En outre, l’article 16 du Code civil français insiste sur la primauté de la personne, en interdisant toute atteinte à la dignité humaine et en garantissant le respect de l’être humain dès le commencement de sa vie. L’administration d’une substance létale est perçue comme une atteinte à cette dignité, car elle permettrait une intervention qui pourrait porter atteinte à l’intégrité physique et morale d’un individu. Or, le respect de cette dignité est un principe cardinal du droit français, qui ne saurait être mis en cause par la possibilité de disposer de sa propre vie.
Par ailleurs, l’introduction de cette disposition est en conflit avec les principes du Code pénal, qui sanctionne sévèrement les actes liés à la privation de vie, tels que le meurtre, l’assassinat (articles 221‑1 et suivants), ainsi que l’empoisonnement (article 221‑5). En permettant légalement l’administration d’une substance létale, l’article crée une incohérence entre les textes juridiques existants, en instituant une exception qui légitimerait la privation de vie dans des circonstances spécifiques, alors que le droit pénal réprime de telles actions. Cela pourrait engendrer une confusion dans l’application du droit et mettre en péril la sécurité juridique en matière de protection de la vie.
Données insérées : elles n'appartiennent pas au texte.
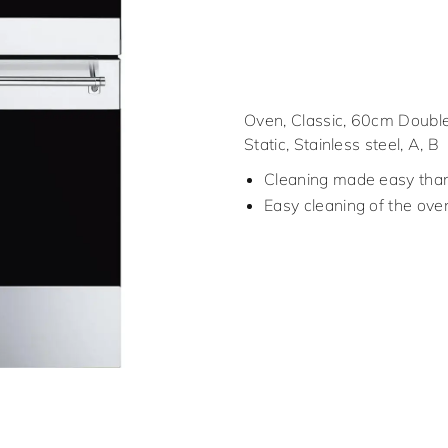
Oven, Classic, 60cm Double
Static, Stainless steel, A, B
Cleaning made easy thank
Easy cleaning of the ove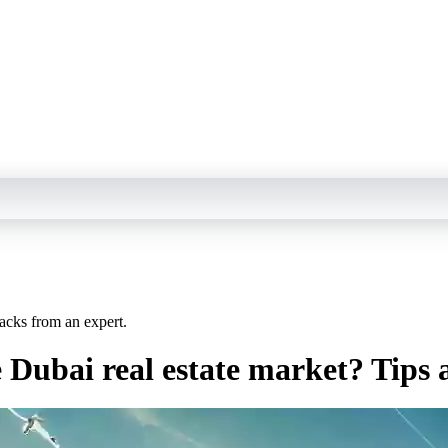
acks from an expert.
 Dubai real estate market? Tips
En ce sens, la suppression de l’article apparaît non seulement comme une nécessité pour préserver la cohérence du droit français, mais aussi pour maintenir la préservation de la vie humaine, dans le respect de la dignité et des principes inscrits dans la Constitution ainsi que dans les instruments juridiques internationaux. Cette suppression permettrait de maintenir l’interdiction des actes visant à mettre fin à la vie, en cohérence avec les principes de dignité, de sécurité et de protection de la personne humaine, principes auxquels le droit français demeure résolument attaché.
Dispositif
Supprimer les alinéas 7 et 8.
Art. ART. 17
• 02/04/2025
RETIRE
Exposé des motifs
L’article L. 1111‑12‑14 institue une peine d’un an d’emprisonnement et une amende de 15 000 euros pour toute personne qui tenterait d’empêcher ou de dissuader autrui de recourir à l’aide à mourir, y compris par la diffusion d’informations visant à alerter sur ses conséquences. Il convient de préciser qu’aucune législation étrangère ne prévoit de telles menaces. Une telle disposition porte atteinte à des principes fondamentaux, notamment la liberté d’expression, le devoir éthique des soignants et l’obligation de protéger les vies menacées.
L’argument premier est que le fait « d’empêcher de pratiquer ou s’infirmer sur l’aide à mourir par tout moyen » signifie que les soignants dont le rôle est d’accompagner, écouter et trouver des alternatives pour améliorer la vie du patient, doivent renoncer à ces prérogatives qui deviendraient délictueuses.
D’autre part, cet article entre en contradiction avec les principes du serment d’Hippocrate, fondement moral et éthique de la profession médicale. Ce serment impose aux soignants le respect de la vie sous toutes ses formes et leur interdit de nuire à leurs patients. L’article 1110‑5 du code de la santé publique dispose que « Les actes médicaux sont des actes de prévention, d’investigation, de traitement et de soin » tandis que le code déontologie médicale prévoit en son article R4127‑38 que « Le médecin n’a pas le droit de provoquer délibérément la mort » .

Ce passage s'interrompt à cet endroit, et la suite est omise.